Responsável pela seleção, Thierry Frémaux reconhece que ainda é pouco, mas informa que, no processo de escolha, sempre que a dúvida fosse entre dois filmes e um deles assinado por mulher, a preferência era desse. Minoria na disputa pelo prêmio maior, as mulheres são maioria no júri – cinco entre nove, incluindo a atriz Maggie Gyllenhaal. Dois vencedores da Palma voltam à competição – o italiano Nanni Moretti, com Ter Piani, e o tailandês Apichatpong Weerasethakul, com um filme ambientado na Colômbia dos anos 1970/80, Memory, sobre as lutas das revolucionárias Farc com grupos paramilitares.
Apesar dos cuidados especiais para manter a crise sanitária sob controle na Croisette, Thierry Frémaux promete que “a organização e a essência serão de uma edição normal”. A tal normalidade manifesta-se na seleção. Cannes sempre teve seus favoritos, que são presenças frequentes na Croisette. Este ano estão de volta o holandês Paul Verhoeven, com Benedetta, sobre as pulsões sexuais de uma freira do século 15; o iraniano Asghar Farhadi com Um Herói, thriller psicológico que ele rodou em seu país de origem; o francês François Ozon (esse bate ponto no festival), com Tout C’Est Bien Passé, sobre uma filha que ajuda o pai a morrer. O tema da morte, talvez por causa da pandemia, reaparece em O Joelho de Ahed, do israelense Nadav Lapid, sobre um cineasta que enfrenta o vazio provocado pela morte de sua mãe.
Duas conhecidas atrizes, a inglesa Tilda Swinton e a francesa Léa Seydoux, estão em dois filmes, cada, da competição. Tilda, no Apichatpong e em The French Chronicle, de Wes Anderson, rodado no Sul da França. Léa em A História de Minha Esposa, da húngara Ildikó Enyedi, premiada em Berlim por Corpo e Alma, e em França, de Bruno Dumont, como jornalista que enfrenta as sequelas de um grave acidente. Para permanecer com as atrizes, Céline Sciamma, que tanto sucesso fez com Retrato de Uma Jovem em Chamas, há dois anos, retorna com Les Olympiades, de Jacques Audiard – outro premiado com a Palma, por Deephan -, que se passa agora num bairro multiétnico de Paris. Um ator, o também diretor Sean Penn, concorre com Flag Day, sobre a vida dupla de um chefe de família norte-americano.
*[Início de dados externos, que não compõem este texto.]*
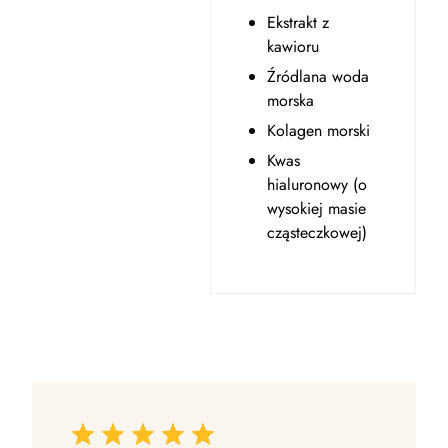
Ekstrakt z
kawioru
Źródlana woda
morska
Kolagen morski
Kwas
hialuronowy (o
wysokiej masie
cząsteczkowej)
Quem viu Asako I e II, com certeza aguarda com ansiedade o novo longa do japonês Ryusuke Hamaguchi – Drive My Car baseia-se em Haruki Murakami. E o que dizer do russo Kirill Serebrennikov? Após Verão, de 2018, sobre o rock na URSS em processo de transformação dos anos 1980, ele conta, em Febre de Petrov, a vida, entre sonho e realidade, de um quadrinista na Rússia pós-soviética. O processo de criação num mundo hostil também anima o marroquino Nabil Ayouch, que, com Haut e Fort, retrata a cena de hip-hop em seu país. Atrações não faltarão, e a maior de todas é o retorno à forma presencial.
O Brasil participa da mostra Quinzena dos Realizadores com Medusa, de Anita Rocha da Silveira, que já foi premiada no Festival do Rio com Mate-me, Por Favor. O mito grego é incorporado a uma história que busca refletir sobre a opressão das mulheres na atual onda de conservadorismo que assola o Brasil (e o mundo). Também na Quinzena há uma coprodução Brasil/Uruguai, O Empregado e o Patrão, de Manuel Nieto Zas. Mais coprodução brasileira na Quinzena: Murina, da croata Antoneta Alamat Kusijanovic, produzido por Rodrigo Teixeira. A RT também é parceira no longa francês da competição Bergman’s Island, de Mia Hansen-Love. A ilha de Bergman é Farö, claro. As informações são do jornal O Estado de S. Paulo.